2009-11-20 Thread Toshio Kuratomi
On Thu, Nov 19, 2009 at 08:50:06PM -0800, Jesse Keating wrote:
 On Fri, 2009-11-20 at 00:50 +0100, Kevin Kofler wrote:
  
  And why can't all this be done with s/git/SVN/? All we really need apart 
  from what CVS already provides is atomic commit IDs, to make the 
  maintainers would not tag themselves part easily implementable. I don't 
  see why SVN revision IDs wouldn't be as good as git hashsums for that.
  
  In fact, in principle, it could even be done with CVS, but instead of 
  tagging a single revision ID, the build system would have to tag the 
  revision ID it checked out for each file.
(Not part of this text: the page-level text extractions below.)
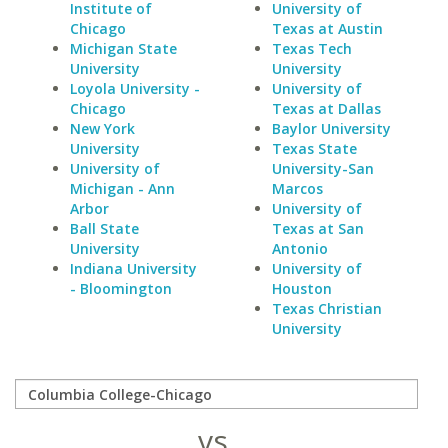
Institute of
University of
Chicago
Texas at Austin
Michigan State
Texas Tech
University
University
Loyola University -
University of
Chicago
Texas at Dallas
New York
Baylor University
University
Texas State
University of
University-San
Michigan - Ann
Marcos
Arbor
University of
Ball State
Texas at San
University
Antonio
Indiana University
University of
- Bloomington
Houston
Texas Christian
University
vs.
Having atomic commits just allows 
  dragging around just one revision ID instead of a set of IDs. 
 
 With sufficient hackery it could be done with either svn or cvs,

Kevin'spoint is that svn would require less new hackery than git.  I believe
he's right about that as svn provides whoe-tree changesets without adding
all of the vastly different semantics that git does.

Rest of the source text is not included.